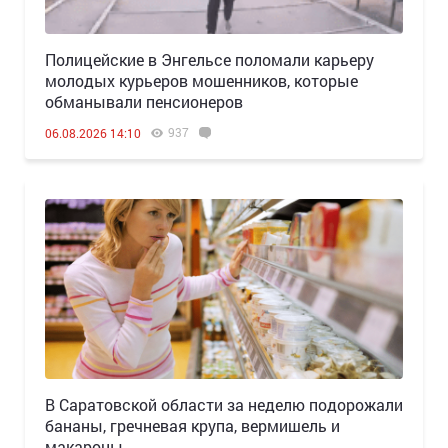
Полицейские в Энгельсе поломали карьеру
молодых курьеров мошенников, которые
обманывали пенсионеров
937
06.08.2026 14:10
В Саратовской области за неделю подорожали
бананы, гречневая крупа, вермишель и
макароны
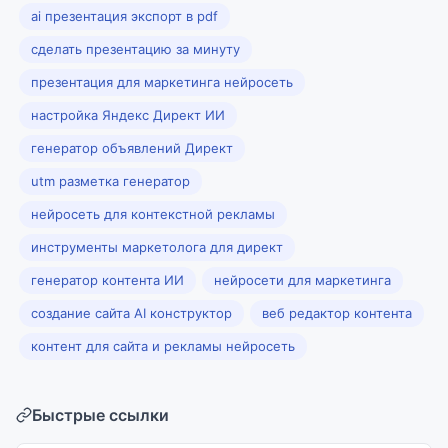
ai презентация экспорт в pdf
сделать презентацию за минуту
презентация для маркетинга нейросеть
настройка Яндекс Директ ИИ
генератор объявлений Директ
utm разметка генератор
нейросеть для контекстной рекламы
инструменты маркетолога для директ
генератор контента ИИ
нейросети для маркетинга
создание сайта AI конструктор
веб редактор контента
контент для сайта и рекламы нейросеть
Быстрые ссылки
-.-.-
- WORK TO BE COMPLETED:
Only the lines from the one with "ai презентация экспорт в pdf" through the last line of the records belong in the answer, each copied exactly.

- RESULT FOR THIS EXERCISE:
ai презентация экспорт в pdf
сделать презентацию за минуту
презентация для маркетинга нейросеть
настройка Яндекс Директ ИИ
генератор объявлений Директ
utm разметка генератор
нейросеть для контекстной рекламы
инструменты маркетолога для директ
генератор контента ИИ
нейросети для маркетинга
создание сайта AI конструктор
веб редактор контента
контент для сайта и рекламы нейросеть
Быстрые ссылки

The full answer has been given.